Stored data entries:
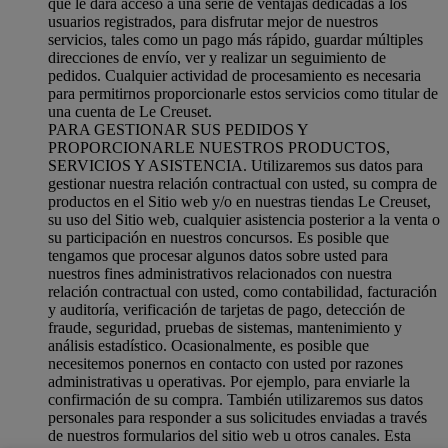
que le dará acceso a una serie de ventajas dedicadas a los
usuarios registrados, para disfrutar mejor de nuestros
servicios, tales como un pago más rápido, guardar múltiples
direcciones de envío, ver y realizar un seguimiento de
pedidos. Cualquier actividad de procesamiento es necesaria
para permitirnos proporcionarle estos servicios como titular de
una cuenta de Le Creuset.
PARA GESTIONAR SUS PEDIDOS Y
PROPORCIONARLE NUESTROS PRODUCTOS,
SERVICIOS Y ASISTENCIA. Utilizaremos sus datos para
gestionar nuestra relación contractual con usted, su compra de
productos en el Sitio web y/o en nuestras tiendas Le Creuset,
su uso del Sitio web, cualquier asistencia posterior a la venta o
su participación en nuestros concursos. Es posible que
tengamos que procesar algunos datos sobre usted para
nuestros fines administrativos relacionados con nuestra
relación contractual con usted, como contabilidad, facturación
y auditoría, verificación de tarjetas de pago, detección de
fraude, seguridad, pruebas de sistemas, mantenimiento y
análisis estadístico. Ocasionalmente, es posible que
necesitemos ponernos en contacto con usted por razones
administrativas u operativas. Por ejemplo, para enviarle la
confirmación de su compra. También utilizaremos sus datos
personales para responder a sus solicitudes enviadas a través
de nuestros formularios del sitio web u otros canales. Esta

> What to do:
Every line from the one containing "PARA GESTIONAR SUS PEDIDOS Y" through the last line of the entries should be output exactly; nothing else belongs in the reply.

> Reply to the task:
PARA GESTIONAR SUS PEDIDOS Y
PROPORCIONARLE NUESTROS PRODUCTOS,
SERVICIOS Y ASISTENCIA. Utilizaremos sus datos para
gestionar nuestra relación contractual con usted, su compra de
productos en el Sitio web y/o en nuestras tiendas Le Creuset,
su uso del Sitio web, cualquier asistencia posterior a la venta o
su participación en nuestros concursos. Es posible que
tengamos que procesar algunos datos sobre usted para
nuestros fines administrativos relacionados con nuestra
relación contractual con usted, como contabilidad, facturación
y auditoría, verificación de tarjetas de pago, detección de
fraude, seguridad, pruebas de sistemas, mantenimiento y
análisis estadístico. Ocasionalmente, es posible que
necesitemos ponernos en contacto con usted por razones
administrativas u operativas. Por ejemplo, para enviarle la
confirmación de su compra. También utilizaremos sus datos
personales para responder a sus solicitudes enviadas a través
de nuestros formularios del sitio web u otros canales. Esta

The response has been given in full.